Technically it's not my first - I tried about a 6 oz medium cheddar block for 1 hour back in October when there were pellets left burning on my AMPTS. Rested it for 3 weeks and was amazed at the taste. Time to get serious. Read a lot of articles and decided on 3 hours of cold smoke. I had ran out of Pitmasters Choice though and then couldn't find any hickory pellets on Sunday in my small town. I tried to mix hickory chips in the apple pellets I had but my AMNPS kept going out with the mix so I went to just pellets and lit the other side up.

 Ambient temp was around 45°, smoker never got over 60°F

 So mostly apple wood, 1.5 hours, flipped and 1.5 hours on the other side. In retrospect I think I should of moved the AMNPS all the way to the bottom of my MES. And I need to buy the Q Matz. I'll let you know how it tasted in 3 weeks. That's my annual wine and cheese party.


----------



## 6GRILLZNTN (Nov 12, 2018)

Looking NICE.  I've smoked that Tillamook medium cheddar.  It smokes up very nice.  Also, When the time comes, let me know how that horseradish and smoked bacon cheddar turns out.  I've been wanting to try that cheese.


----------



## smokerjim (Nov 12, 2018)

You should look into the mailbox mod, great for cold smoking, or put some frozen water bottles in the smoker


----------



## sky monkey (Nov 12, 2018)

> You should look into the mailbox mod, great for cold smoking, or put some frozen water bottles in the smoker



Well I didn't have any problems with the smoker temp getting hot. Most of the time it was 50° but having the smoke generator too close under the cheese caused more browning than I'd like. I was using a ribbed tray with open slot under it. that mailbox mod though would be excellent. 



> Looking NICE. I've smoked that Tillamook medium cheddar. It smokes up very nice. Also, When the time comes, let me know how that horseradish and smoked bacon cheddar turns out. I've been wanting to try that cheese.



 Thanks 5Grill! I'll let you know how it comes out.


----------



## gmc2003 (Nov 12, 2018)

Looks really good, I like horseradish. It's one of my favorites.

Point for sure.
chris


----------



## 6GRILLZNTN (Nov 12, 2018)

Holly, I'm not disagreeing with you because you are absolutely right, but another option is to burn dust instead of pellets.  Lower heat, and less smoke.  I can make "eat the next day" smoked cheese in my WSM burning dust.  It's still better if I let it mellow for at least a week.  You can make dust from pellets, and spend the mod money on food.  No disrespect.  You were also spot on about the cast iron skillet.


----------



## jcam222 (Nov 12, 2018)

Im going to hadlve ti rig up something for cold smoking. I love a green onion cheese I buy and bet its awesome smoked.


----------



## SonnyE (Nov 12, 2018)

jcam222 said:


> Im going to hadlve ti rig up something for cold smoking. I love a green onion cheese I buy and bet its awesome smoked.
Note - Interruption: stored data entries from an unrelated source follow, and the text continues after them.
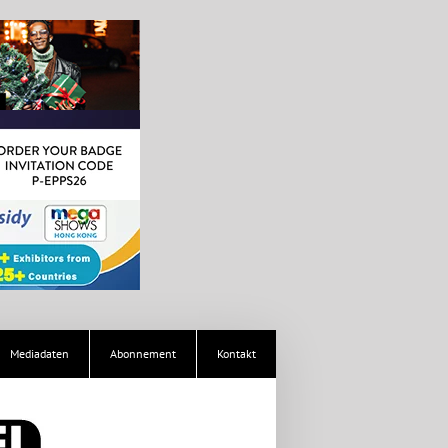
Mediadaten
Abonnement
Kontakt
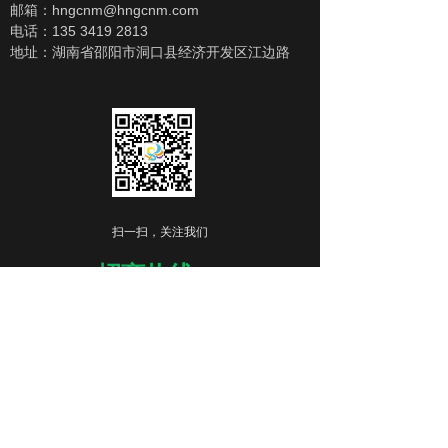
邮箱：hngcnm@hngcnm.com
电话：135 3419 2813
地址：湖南省邵阳市洞口县经济开发区江边路
扫一扫，关注我们
招商热线：
135 3419 2813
Any cheese you like will be liked mo better smoked. IMHO.


----------



## 6GRILLZNTN (Nov 12, 2018)

Sonny speaks the truth on this one.  Trust me!


----------



## SonnyE (Nov 12, 2018)

sky monkey said:


> I tried about a 6 oz medium cheddar block for 1 hour back in October



OK, that explains it.
I thought maybe a mouse got into your Mild Cheddar block. :rolleyes:

All looks great to me! ;)

I'm a "mailbox" Mod myself. (Makes more sense than to say a router box mod.)
I used a 96" (8') dryer vent hose. I stretched it out for the full length for cooling purposes.
I use an Inkbird controller and can control my smoker to a 6 degree range overnight, for cold smoking.
I snooze, it sets there and runs.
But I just use my mod all the time for smoking, hot or cold, because the method cleans the smoke of any creosote or tars.


----------



## zwiller (Nov 13, 2018)

Yep, many ways to smoke cheese but I am firmly in the dust camp.  Just did some on dust for first time (4 and 5hr) a few weeks ago and the stuff is light years better than pellets (2hrs).  Yes, takes a week to mellow but is totally edible off the smoker.  MB mod might work but I prefer to KISS and do not want to to move the mailbox setup in and out of the garage.  I totally get modding things tho, I like to tinker too.   
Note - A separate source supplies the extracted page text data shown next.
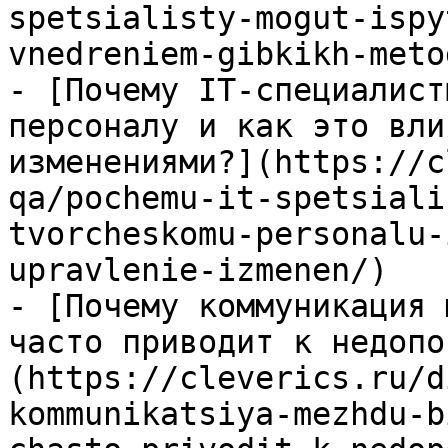
spetsialisty-mogut-ispy
vnedreniem-gibkikh-meto
- [Почему IT-специалист
персоналу и как это вли
изменениями?](https://c
qa/pochemu-it-spetsiali
tvorcheskomu-personalu-
upravlenie-izmenen/)

- [Почему коммуникация 
часто приводит к недопо
(https://cleverics.ru/d
kommunikatsiya-mezhdu-b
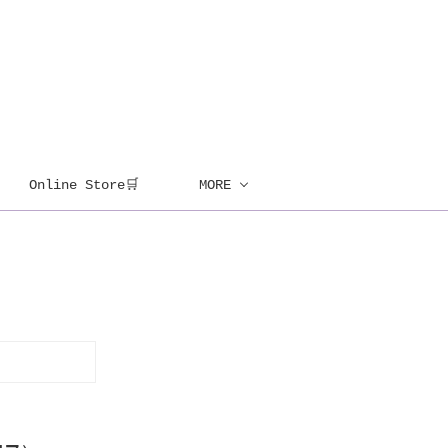
Online Store🛒
MORE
Even with keeping the smoke cool I find the cheese kinda still melts into the rack.  Qmatz are great.  Also, you can then do jerky, nuts, etc...


----------



## sky monkey (Nov 13, 2018)

Thanks for the ideas all! I'll definitely switch to dust and try that over pellets. I didn't like the light brown deposits you can see on the white cheddar and I know that's going to take weeks to mellow. I'm remodeling my back porch/smoking area but after that I'll look into the mailbox mod. Some of the cheese smoking threads indicate that doing this means you don't need to mellow the cheese at all in some cases.


----------



## SmokinAl (Nov 13, 2018)

Another few weeks & I'll be able to replenish my lox & cheese stash!
It's still way to hot down here for cold smoking!
Al


----------